En Europe, UBS a accepté de racheter Crédit Suisse, suite à sa faillite pour trois milliards de francs suisses (3,04 milliards d’euros) , selon le Financial Times. La banque qui compte parmi les 30 plus importantes banques du monde a été rachetée afin d’éviter un impact systémique, la Banque nationale suisse (BNS), ayant accepté de débloquer des liquidités pour 100 milliards de dollars en faveur de Crédit Suisse dans le cadre de l’accord.
Mais après les USA et la Suisse , entre le 24-25 mars 2023, les banques la zone euro ont été touchées avec les difficultés de la Deutsche Bank qui, le 24 mars 2023, a perdu en clôture -8,5% de sa valeur entraînant dans sa chute à Paris, Société Générale, qui a perdu 6,13% et BNP Paribas 5,27%.

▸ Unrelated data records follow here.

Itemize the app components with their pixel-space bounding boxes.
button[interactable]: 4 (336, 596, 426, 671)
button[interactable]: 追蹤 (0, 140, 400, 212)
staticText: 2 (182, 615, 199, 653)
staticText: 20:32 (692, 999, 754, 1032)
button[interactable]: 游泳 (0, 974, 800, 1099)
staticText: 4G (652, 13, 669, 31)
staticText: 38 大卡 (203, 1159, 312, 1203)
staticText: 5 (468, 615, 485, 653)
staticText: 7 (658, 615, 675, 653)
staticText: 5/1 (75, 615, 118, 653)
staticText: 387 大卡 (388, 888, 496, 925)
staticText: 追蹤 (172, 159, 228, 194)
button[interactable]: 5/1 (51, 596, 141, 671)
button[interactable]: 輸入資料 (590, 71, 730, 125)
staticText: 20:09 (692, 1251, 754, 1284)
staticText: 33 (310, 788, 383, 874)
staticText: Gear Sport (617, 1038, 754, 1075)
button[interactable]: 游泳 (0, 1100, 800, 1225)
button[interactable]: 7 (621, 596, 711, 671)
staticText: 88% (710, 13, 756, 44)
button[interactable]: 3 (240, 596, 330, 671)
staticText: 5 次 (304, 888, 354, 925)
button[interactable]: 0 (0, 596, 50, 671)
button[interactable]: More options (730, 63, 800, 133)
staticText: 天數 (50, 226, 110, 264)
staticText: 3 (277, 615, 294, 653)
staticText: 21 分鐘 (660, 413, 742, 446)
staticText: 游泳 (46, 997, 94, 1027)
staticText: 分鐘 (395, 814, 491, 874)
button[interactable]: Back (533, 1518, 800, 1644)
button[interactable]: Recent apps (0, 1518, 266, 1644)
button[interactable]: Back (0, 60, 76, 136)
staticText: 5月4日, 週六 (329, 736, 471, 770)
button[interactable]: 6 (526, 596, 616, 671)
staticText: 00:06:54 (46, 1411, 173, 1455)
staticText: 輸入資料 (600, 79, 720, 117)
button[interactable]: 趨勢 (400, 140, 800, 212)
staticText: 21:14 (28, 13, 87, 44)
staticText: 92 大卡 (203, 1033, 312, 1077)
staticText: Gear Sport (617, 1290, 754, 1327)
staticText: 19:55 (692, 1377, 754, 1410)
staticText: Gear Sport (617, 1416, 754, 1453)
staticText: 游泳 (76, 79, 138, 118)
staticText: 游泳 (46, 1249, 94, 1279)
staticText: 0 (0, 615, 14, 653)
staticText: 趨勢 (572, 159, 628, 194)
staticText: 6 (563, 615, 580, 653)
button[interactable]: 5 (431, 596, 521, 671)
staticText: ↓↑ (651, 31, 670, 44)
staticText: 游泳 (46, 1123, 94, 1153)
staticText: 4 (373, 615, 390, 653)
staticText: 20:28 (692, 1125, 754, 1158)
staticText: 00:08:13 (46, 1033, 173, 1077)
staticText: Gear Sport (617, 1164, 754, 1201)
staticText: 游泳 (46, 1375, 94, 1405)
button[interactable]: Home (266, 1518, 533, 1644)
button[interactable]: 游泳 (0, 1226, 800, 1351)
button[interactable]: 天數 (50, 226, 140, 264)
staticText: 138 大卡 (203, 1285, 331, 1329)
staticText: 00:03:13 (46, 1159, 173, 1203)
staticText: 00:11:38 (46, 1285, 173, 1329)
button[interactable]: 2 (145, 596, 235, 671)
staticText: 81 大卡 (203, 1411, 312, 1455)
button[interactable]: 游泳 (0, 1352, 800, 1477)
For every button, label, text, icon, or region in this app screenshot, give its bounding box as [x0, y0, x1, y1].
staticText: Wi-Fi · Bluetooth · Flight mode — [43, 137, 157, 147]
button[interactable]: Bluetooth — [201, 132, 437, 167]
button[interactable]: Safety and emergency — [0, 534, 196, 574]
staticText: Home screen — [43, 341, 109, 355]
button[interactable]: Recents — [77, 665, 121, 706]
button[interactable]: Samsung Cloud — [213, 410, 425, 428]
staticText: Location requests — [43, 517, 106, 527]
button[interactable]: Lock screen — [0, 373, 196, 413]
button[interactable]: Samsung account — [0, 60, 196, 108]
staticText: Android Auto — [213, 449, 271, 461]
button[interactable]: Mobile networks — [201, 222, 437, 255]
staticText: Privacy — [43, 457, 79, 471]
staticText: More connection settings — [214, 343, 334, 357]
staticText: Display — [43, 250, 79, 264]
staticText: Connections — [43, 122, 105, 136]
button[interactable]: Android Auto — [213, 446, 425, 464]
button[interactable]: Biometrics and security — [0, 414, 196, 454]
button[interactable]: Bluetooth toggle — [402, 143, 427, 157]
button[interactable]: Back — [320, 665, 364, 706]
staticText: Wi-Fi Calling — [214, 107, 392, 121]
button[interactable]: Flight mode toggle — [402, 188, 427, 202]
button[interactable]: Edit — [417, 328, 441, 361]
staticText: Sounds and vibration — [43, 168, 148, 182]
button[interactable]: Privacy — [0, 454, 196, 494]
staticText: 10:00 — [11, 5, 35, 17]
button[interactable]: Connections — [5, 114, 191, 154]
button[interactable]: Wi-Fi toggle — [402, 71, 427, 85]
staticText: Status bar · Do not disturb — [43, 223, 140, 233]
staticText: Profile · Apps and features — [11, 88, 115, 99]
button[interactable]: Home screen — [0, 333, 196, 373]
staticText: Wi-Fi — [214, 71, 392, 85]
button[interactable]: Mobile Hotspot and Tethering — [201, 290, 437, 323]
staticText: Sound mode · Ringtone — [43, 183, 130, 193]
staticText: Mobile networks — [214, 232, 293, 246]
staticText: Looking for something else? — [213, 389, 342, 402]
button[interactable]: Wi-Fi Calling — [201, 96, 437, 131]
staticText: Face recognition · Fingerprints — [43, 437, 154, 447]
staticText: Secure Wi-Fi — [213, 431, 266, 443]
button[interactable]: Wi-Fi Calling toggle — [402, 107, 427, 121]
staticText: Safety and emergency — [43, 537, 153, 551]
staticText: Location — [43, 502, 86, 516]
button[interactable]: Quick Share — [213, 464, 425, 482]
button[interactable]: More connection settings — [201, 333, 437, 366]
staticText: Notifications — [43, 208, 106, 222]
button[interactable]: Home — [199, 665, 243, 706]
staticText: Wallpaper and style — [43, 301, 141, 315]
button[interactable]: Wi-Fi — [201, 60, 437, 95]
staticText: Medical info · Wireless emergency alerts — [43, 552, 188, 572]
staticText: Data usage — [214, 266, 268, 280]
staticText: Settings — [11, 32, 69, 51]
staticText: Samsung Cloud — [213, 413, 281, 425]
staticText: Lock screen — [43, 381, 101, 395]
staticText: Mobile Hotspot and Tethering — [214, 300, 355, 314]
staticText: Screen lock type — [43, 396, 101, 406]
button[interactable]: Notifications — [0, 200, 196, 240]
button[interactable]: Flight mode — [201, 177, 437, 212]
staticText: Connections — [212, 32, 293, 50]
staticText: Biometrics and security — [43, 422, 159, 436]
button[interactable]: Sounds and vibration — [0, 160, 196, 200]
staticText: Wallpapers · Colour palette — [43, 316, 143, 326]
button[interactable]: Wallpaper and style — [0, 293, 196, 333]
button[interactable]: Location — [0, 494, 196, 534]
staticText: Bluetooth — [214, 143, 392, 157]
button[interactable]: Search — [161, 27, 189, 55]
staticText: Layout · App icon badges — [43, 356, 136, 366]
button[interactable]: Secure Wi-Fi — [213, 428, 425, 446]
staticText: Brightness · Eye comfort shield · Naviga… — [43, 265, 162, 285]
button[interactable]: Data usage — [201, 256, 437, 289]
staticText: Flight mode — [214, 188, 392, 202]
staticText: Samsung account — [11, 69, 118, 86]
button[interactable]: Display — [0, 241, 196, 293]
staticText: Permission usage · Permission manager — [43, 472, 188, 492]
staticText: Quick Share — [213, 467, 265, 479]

Et, fin mars 2023, un nouveau scandale financier a éclaté et a touché cinq établissements bancaires français : Société Générale, BNP Paribas, Natixis, HSBC et Exane, une filière de la BNP Paribas spécialiste des investissements financiers.
Ces banques ont utilisé la technique du CumCum, où la banque peut recevoir, en échange d’une commission sur les dividendes restitués à l’actionnaire étranger pour lui avoir évité une taxation allant de 15,2 % à 30 % selon le pays de résidence du propriétaire des titres favorisant la fraude fiscale dans la mesure où un actionnaire étranger d’une société coté par exemple en France transfère temporairement, les jours précédents et les suivant les titres qu’il détient à un établissement bancaire dans le but d’éluder le paiement de la retenue à la source appliquée sur le paiement des dividendes. Mais la technique du CumCum peut se décliner dans d’autres versions, où les actionnaires des titres d’entreprises cotées peuvent passer par des sociétés écrans pour transférer leurs actions dans des pays qui bénéficient d’une exonération fiscale. Pour détecter cette fraude, estimée provisoirement à plus de 150 milliards d’euros dont 30 milliards en France , le Parquet national financier (PNF) en France a mobilisé pas moins de 150 enquêteurs du service d’enquêtes judiciaires des finances (SEJF), 16 magistrats français et 6 procureurs allemands.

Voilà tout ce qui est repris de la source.